My Mom & Dad Didn’t Play With Me
You know that I defend my generation with passion, but there is an annoying & unfair phenomenon going on, that is entirely caused by my generation:
The complaints about our 'cold' upbringing in the 80s and 90s compared to the upbringing in the 21st century.
"My mom didn't play with me at all, I wouldn't do that to my son. I play with him for at least 15 minutes every day and teach him to play soccer and ride a bike and go camping."
"Family time is really important for us"
"I don't remember my dad, although my parents were together. He was present, but only physically"
"My mom said that she and my father didn't have the time to play with me. And at that time kids were one part of the family life, not the center of attention."
The last line is from me.
When I first noticed the differences between my upbringing and my kids' upbringing, I never said anything to my parents about it (although I did want to note that "you know it would have been nice to play one game with you every once in a while") because I knew how their upbringing was.
My grandparents were extremely strict, so strict that the word cruel/rough could be used in some of the cases compared to this time of mindset about parenting. When my grandfather returned from the war, he came back like a broken man who tried to forget the horrors of the war with alcohol. He and my grandmother had so many children that they gave one away to my aunt who was not able to have kids of her own. When my mother went to school, she had to go through a big forest and therefore had a pack of matches in her pocket in case she encountered wolves, at 7 years old. My aunt started to brush her teeth when she was 12, therefore she had artificial dentures when she was 30.
When I was maybe 10 years old, I got my first cell phone.
And these are just a few examples of the time and circumstances my parents experienced when they were growing up.
But the odd thing is that they still talk warmly about their parents, they never complain. They remember the good moments and they understand that their parents did their best in the surroundings they were living in.
When they tell me about their childhood, I look like I have just seen a ghost, then they laugh and say: "time was different back then".

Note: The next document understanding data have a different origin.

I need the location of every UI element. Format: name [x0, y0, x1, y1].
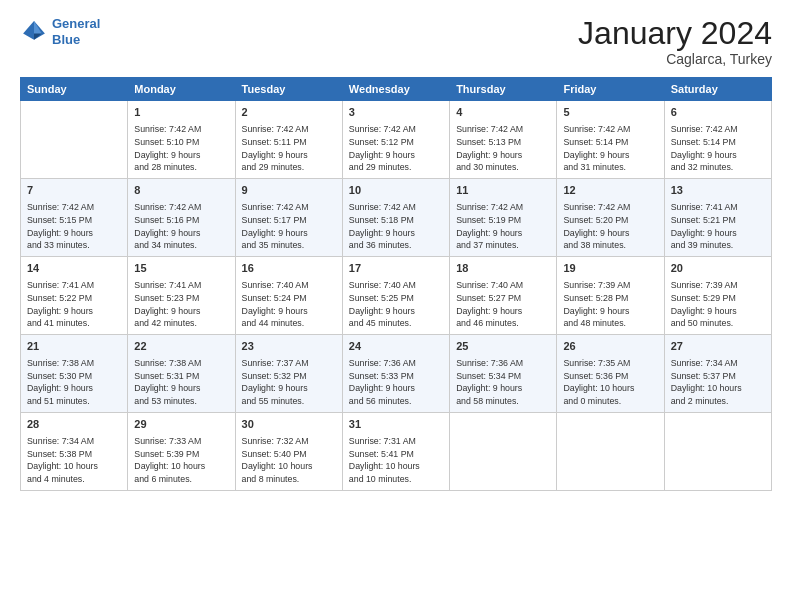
col-header-monday: Monday [128, 78, 235, 101]
title-block: January 2024 Caglarca, Turkey [578, 16, 772, 67]
day-number: 1 [134, 105, 228, 121]
day-number: 30 [242, 417, 336, 433]
day-number: 20 [671, 261, 765, 277]
day-detail: Sunrise: 7:42 AM Sunset: 5:19 PM Dayligh… [456, 201, 550, 252]
day-number: 18 [456, 261, 550, 277]
day-detail: Sunrise: 7:31 AM Sunset: 5:41 PM Dayligh… [349, 435, 443, 486]
calendar-cell: 25Sunrise: 7:36 AM Sunset: 5:34 PM Dayli… [450, 335, 557, 413]
day-detail: Sunrise: 7:41 AM Sunset: 5:22 PM Dayligh… [27, 279, 121, 330]
day-detail: Sunrise: 7:42 AM Sunset: 5:20 PM Dayligh… [563, 201, 657, 252]
calendar-cell: 23Sunrise: 7:37 AM Sunset: 5:32 PM Dayli… [235, 335, 342, 413]
col-header-tuesday: Tuesday [235, 78, 342, 101]
day-number: 23 [242, 339, 336, 355]
col-header-thursday: Thursday [450, 78, 557, 101]
logo: General Blue [20, 16, 100, 47]
day-number: 14 [27, 261, 121, 277]
day-detail: Sunrise: 7:41 AM Sunset: 5:23 PM Dayligh… [134, 279, 228, 330]
calendar-cell: 26Sunrise: 7:35 AM Sunset: 5:36 PM Dayli… [557, 335, 664, 413]
day-number: 6 [671, 105, 765, 121]
calendar-cell: 31Sunrise: 7:31 AM Sunset: 5:41 PM Dayli… [342, 412, 449, 490]
day-detail: Sunrise: 7:42 AM Sunset: 5:12 PM Dayligh… [349, 123, 443, 174]
calendar-cell: 8Sunrise: 7:42 AM Sunset: 5:16 PM Daylig… [128, 179, 235, 257]
calendar-table: SundayMondayTuesdayWednesdayThursdayFrid… [20, 77, 772, 491]
day-detail: Sunrise: 7:42 AM Sunset: 5:10 PM Dayligh… [134, 123, 228, 174]
day-number: 27 [671, 339, 765, 355]
calendar-cell: 7Sunrise: 7:42 AM Sunset: 5:15 PM Daylig… [21, 179, 128, 257]
day-number: 16 [242, 261, 336, 277]
day-detail: Sunrise: 7:33 AM Sunset: 5:39 PM Dayligh… [134, 435, 228, 486]
day-number: 5 [563, 105, 657, 121]
day-detail: Sunrise: 7:40 AM Sunset: 5:27 PM Dayligh… [456, 279, 550, 330]
day-detail: Sunrise: 7:42 AM Sunset: 5:14 PM Dayligh… [671, 123, 765, 174]
col-header-saturday: Saturday [664, 78, 771, 101]
day-detail: Sunrise: 7:42 AM Sunset: 5:18 PM Dayligh… [349, 201, 443, 252]
day-detail: Sunrise: 7:36 AM Sunset: 5:33 PM Dayligh… [349, 357, 443, 408]
day-detail: Sunrise: 7:40 AM Sunset: 5:24 PM Dayligh… [242, 279, 336, 330]
day-number: 22 [134, 339, 228, 355]
day-detail: Sunrise: 7:42 AM Sunset: 5:14 PM Dayligh… [563, 123, 657, 174]
day-number: 17 [349, 261, 443, 277]
day-number: 12 [563, 183, 657, 199]
day-detail: Sunrise: 7:41 AM Sunset: 5:21 PM Dayligh… [671, 201, 765, 252]
day-detail: Sunrise: 7:39 AM Sunset: 5:28 PM Dayligh… [563, 279, 657, 330]
day-number: 4 [456, 105, 550, 121]
calendar-cell: 11Sunrise: 7:42 AM Sunset: 5:19 PM Dayli… [450, 179, 557, 257]
day-number: 10 [349, 183, 443, 199]
calendar-cell: 19Sunrise: 7:39 AM Sunset: 5:28 PM Dayli… [557, 257, 664, 335]
calendar-cell [557, 412, 664, 490]
calendar-cell: 15Sunrise: 7:41 AM Sunset: 5:23 PM Dayli… [128, 257, 235, 335]
day-number: 24 [349, 339, 443, 355]
day-detail: Sunrise: 7:42 AM Sunset: 5:13 PM Dayligh… [456, 123, 550, 174]
calendar-cell: 16Sunrise: 7:40 AM Sunset: 5:24 PM Dayli… [235, 257, 342, 335]
day-detail: Sunrise: 7:42 AM Sunset: 5:17 PM Dayligh… [242, 201, 336, 252]
day-number: 11 [456, 183, 550, 199]
day-detail: Sunrise: 7:42 AM Sunset: 5:16 PM Dayligh… [134, 201, 228, 252]
col-header-sunday: Sunday [21, 78, 128, 101]
calendar-cell: 20Sunrise: 7:39 AM Sunset: 5:29 PM Dayli… [664, 257, 771, 335]
day-number: 19 [563, 261, 657, 277]
day-number: 7 [27, 183, 121, 199]
calendar-cell: 22Sunrise: 7:38 AM Sunset: 5:31 PM Dayli… [128, 335, 235, 413]
day-number: 8 [134, 183, 228, 199]
calendar-cell: 14Sunrise: 7:41 AM Sunset: 5:22 PM Dayli… [21, 257, 128, 335]
col-header-wednesday: Wednesday [342, 78, 449, 101]
day-detail: Sunrise: 7:42 AM Sunset: 5:11 PM Dayligh… [242, 123, 336, 174]
day-number: 28 [27, 417, 121, 433]
calendar-cell: 21Sunrise: 7:38 AM Sunset: 5:30 PM Dayli… [21, 335, 128, 413]
calendar-cell: 17Sunrise: 7:40 AM Sunset: 5:25 PM Dayli… [342, 257, 449, 335]
day-number: 2 [242, 105, 336, 121]
day-detail: Sunrise: 7:36 AM Sunset: 5:34 PM Dayligh… [456, 357, 550, 408]
calendar-cell [21, 101, 128, 179]
calendar-cell [450, 412, 557, 490]
header: General Blue January 2024 Caglarca, Turk… [20, 16, 772, 67]
calendar-cell: 27Sunrise: 7:34 AM Sunset: 5:37 PM Dayli… [664, 335, 771, 413]
day-number: 25 [456, 339, 550, 355]
day-number: 26 [563, 339, 657, 355]
calendar-cell: 24Sunrise: 7:36 AM Sunset: 5:33 PM Dayli… [342, 335, 449, 413]
day-detail: Sunrise: 7:34 AM Sunset: 5:38 PM Dayligh… [27, 435, 121, 486]
calendar-cell: 3Sunrise: 7:42 AM Sunset: 5:12 PM Daylig… [342, 101, 449, 179]
calendar-cell: 10Sunrise: 7:42 AM Sunset: 5:18 PM Dayli… [342, 179, 449, 257]
day-detail: Sunrise: 7:34 AM Sunset: 5:37 PM Dayligh… [671, 357, 765, 408]
calendar-cell: 18Sunrise: 7:40 AM Sunset: 5:27 PM Dayli… [450, 257, 557, 335]
logo-line2: Blue [52, 32, 80, 47]
page: General Blue January 2024 Caglarca, Turk… [0, 0, 792, 612]
logo-text: General Blue [52, 16, 100, 47]
day-detail: Sunrise: 7:40 AM Sunset: 5:25 PM Dayligh… [349, 279, 443, 330]
location: Caglarca, Turkey [578, 51, 772, 67]
calendar-cell: 12Sunrise: 7:42 AM Sunset: 5:20 PM Dayli… [557, 179, 664, 257]
day-number: 31 [349, 417, 443, 433]
calendar-cell [664, 412, 771, 490]
day-number: 29 [134, 417, 228, 433]
day-number: 9 [242, 183, 336, 199]
calendar-cell: 1Sunrise: 7:42 AM Sunset: 5:10 PM Daylig… [128, 101, 235, 179]
day-detail: Sunrise: 7:37 AM Sunset: 5:32 PM Dayligh… [242, 357, 336, 408]
day-number: 13 [671, 183, 765, 199]
calendar-cell: 4Sunrise: 7:42 AM Sunset: 5:13 PM Daylig… [450, 101, 557, 179]
calendar-cell: 6Sunrise: 7:42 AM Sunset: 5:14 PM Daylig… [664, 101, 771, 179]
calendar-cell: 9Sunrise: 7:42 AM Sunset: 5:17 PM Daylig… [235, 179, 342, 257]
calendar-cell: 13Sunrise: 7:41 AM Sunset: 5:21 PM Dayli… [664, 179, 771, 257]
logo-line1: General [52, 16, 100, 31]
day-detail: Sunrise: 7:39 AM Sunset: 5:29 PM Dayligh… [671, 279, 765, 330]
day-detail: Sunrise: 7:38 AM Sunset: 5:31 PM Dayligh… [134, 357, 228, 408]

But for some reason, millennials don't act this way. I don't understand why.
Is it because of the general individualism in this era, when things are evaluated only from your own experiences? Or is it the general panic mode in everything that developed the hysteric helicopter parenting?
I think it's immature and nonrespectful to complain about your upbringing if you had a decent home (in any era) because many kids out there would be more than happy to have that.
I think that the reason why my parents don't complain, although life was difficult and different, is because they had a decent home, they were taken care of by their parents and their community with the means and customs of that time.
Nowadays kids receive so many things in their lives making their parents think that they lacked something, but it's not true.
If you had a decent upbringing, where you felt you were safe, and taken care of, that's enough.
Today I read about a court case where a family rented a summer cabin, stayed for one night, and then sued the owner because it didn't meet their expectations; things were broken, they thought it was dirty...Well, they lost the case and ended up paying 30 000€ in court fees. Why? Because investigators didn't think the cabin was that bad, but just a normal summer cabin, not a luxury one, but normal. They also lost the case because they didn't give the owner the chance to fix what they thought was bad. They just left and sued.
Old bad, new good.
But that kind of thinking is twisted because only by understanding and respecting the old we can create something new that could be an improvement in the future.
Every generation improves the next generation with small things. My parents were spanked when they misbehaved, but they didn't want that for me because they remembered how awful that was; they learned from that. And now, we millennials have learned that children need more affection; we have learned that. The next generation (the Alphas) will learn something else (and then complain about it to us millennial parents, probably about the fact that we never gave them the chance to do anything by themselves :D)
It is natural progress, that has been going on from the day we started to be more humans and not monkeys. Bit by bit we learn the means to make our offspring a little bit better than we were.
In the end, the number of bike rides and family picnics don't matter alone, but the amount of general care and safety which by the way, in my era of growing up were considered love.
Now, love is also affection. Hugs, kisses, words of "I love you", all good things to add to the relationship with your child.
But differences in previous upbringings is one of those things when the best thing is just to say: "the time was different back then", and leave the conversation there.
Let the natural progress do its thing, without the unfair complaining.